I have written a MySQL stored procedure that will add a new partition to an existing table:
DELIMITER //
DROP PROCEDURE IF EXISTS cr_par //
CREATE PROCEDURE cr_par (
IN p_table VARCHAR(256),
IN p_date DATE
) BEGIN
DECLARE stmt VARCHAR(1024);
DECLARE ddl VARCHAR(512);
DECLARE par_name VARCHAR(20) DEFAULT '';
DECLARE par_no INT DEFAULT 0;
DECLARE lt_value INT DEFAULT 0;
SET par_no = TO_DAYS(p_date) + 1;
SET par_name = CONCAT('p', par_no);
SET lt_value = par_no + 1;
SET ddl = CONCAT('ALTER TABLE ', p_table, ' ADD PARTITION (PARTITION ', par_name, ' VALUES LESS THAN (', lt_value, '))');
PREPARE stmt FROM @ddl;
EXECUTE stmt;
DEALLOCATE PREPARE stmt;
SELECT ddl;
END //
DELIMITER ;
When I run the stored procedure I get this error:
mysql> CALL cr_par('test', '2021-09-13');
ERROR 1064 (42000): You have an error in your SQL syntax; check the manual that corresponds to your MySQL server version for the right syntax to use near 'NULL' at line 1
If I comment out the PREPARE, EXECUTE and DEALLOCATE statements and re-run the stored procedure I get this, which is a valid DDL statement:
mysql> CALL cr_par('test', '2021-09-13');
+------------------------------------------------------------------------------+
| ddl |
+------------------------------------------------------------------------------+
| ALTER TABLE test ADD PARTITION (PARTITION p738412 VALUES LESS THAN (738413)) |
+------------------------------------------------------------------------------+
1 row in set (0.01 sec)
I've also tried these variations and all return the same error:
SET ddl = 'ALTER TABLE test ADD PARTITION (PARTITION p738412 VALUES LESS THAN (738413));';
PREPARE stmt FROM @ddl;
EXECUTE stmt;
DEALLOCATE PREPARE stmt;
and this...
SET ddl = CONCAT('ALTER TABLE ? ADD PARTITION (PARTITION ? VALUES LESS THAN (?))');
PREPARE stmt FROM @ddl;
EXECUTE stmt USING @p_table, @par_no, @lt_value;
DEALLOCATE PREPARE stmt;
I am using this version of MySQL:
Server version: 8.0.25-15 Percona Server (GPL), Release 15, Revision a558ec2
Does anyone have any ideas what could be causing this, I must be missing something simple?
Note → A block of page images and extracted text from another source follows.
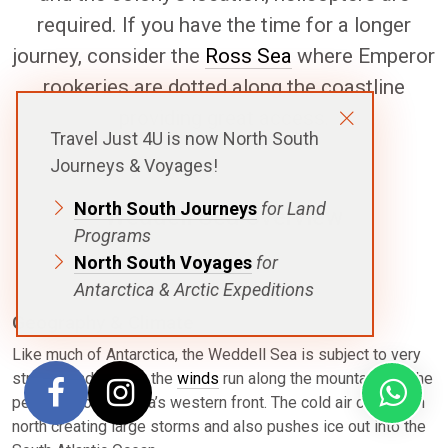
required. If you have the time for a longer
journey, consider the
Ross Sea
where Emperor
rookeries are dotted along the coastline
providing great access.
Travel Just 4U is now North South
Journeys & Voyages!
North South Journeys
for Land
Weddell Sea Overview
Programs
North South Voyages
for
Antarctica & Arctic Expeditions
Geography & Climate
Like much of Antarctica, the Weddell Sea is subject to very
strong winds. Here, the
winds
run along the mountains of the
peninsula on the sea’s western front. The cold air carries on
north creating large storms and also pushes ice out into the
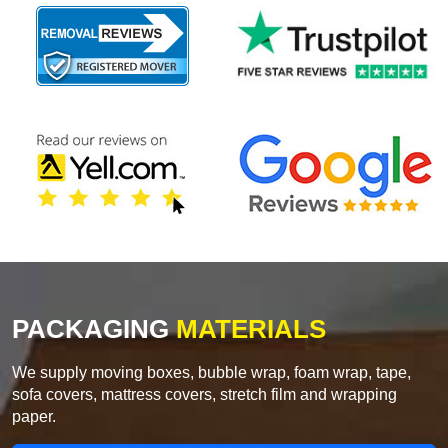
PACKAGING
MATERIALS
We supply moving boxes, bubble wrap, foam wrap, tape,
sofa covers, mattress covers, stretch film and wrapping
paper.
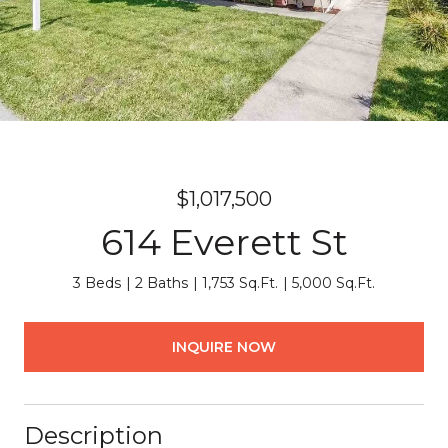
$1,017,500
614 Everett St
3 Beds
2 Baths
1,753 Sq.Ft.
5,000 Sq.Ft.
INQUIRE NOW
Description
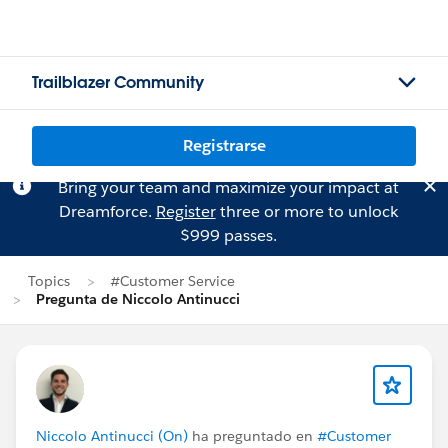
Trailblazer Community
Registrarse
Bring your team and maximize your impact at
Dreamforce.
Register
three or more to unlock
$999 passes.
Topics
#Customer Service
Pregunta de Niccolo Antinucci
Niccolo Antinucci (On)
ha preguntado en
#Customer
SET ddl = CONCAT('ALTER TABLE ', p_table, ' ADD PARTITION (PARTITION ', par_name, ' VALUES LESS THAN (', lt_value, '))');
PREPARE stmt FROM @ddl;
Please be aware that ddl
and @ddl
are two different variables.
The variables you declare with the local variable DECLARE statement have a scope within the body of one stored routine. They are never spelled with a @
sigil.
The user-defined variables with the @
sigil have a scope of a MySQL session. You don't need to declare these kinds of variables. Just setting the variable to a value implicitly creates the variable.
You cannot SET ddl = ...
and expect that string to be read from the @ddl
variable. Nor vice-versa.
The PREPARE
statement only supports preparing an SQL from a user-defined variable. Which means you must set the @ddl
variable to your SQL statement:
SET @ddl = CONCAT('ALTER TABLE ', p_table, ' ADD PARTITION (PARTITION ', par_name, ' VALUES LESS THAN (', lt_value, '))');
Then you don't need to DECLARE ddl
at all, since there's no use for that variable.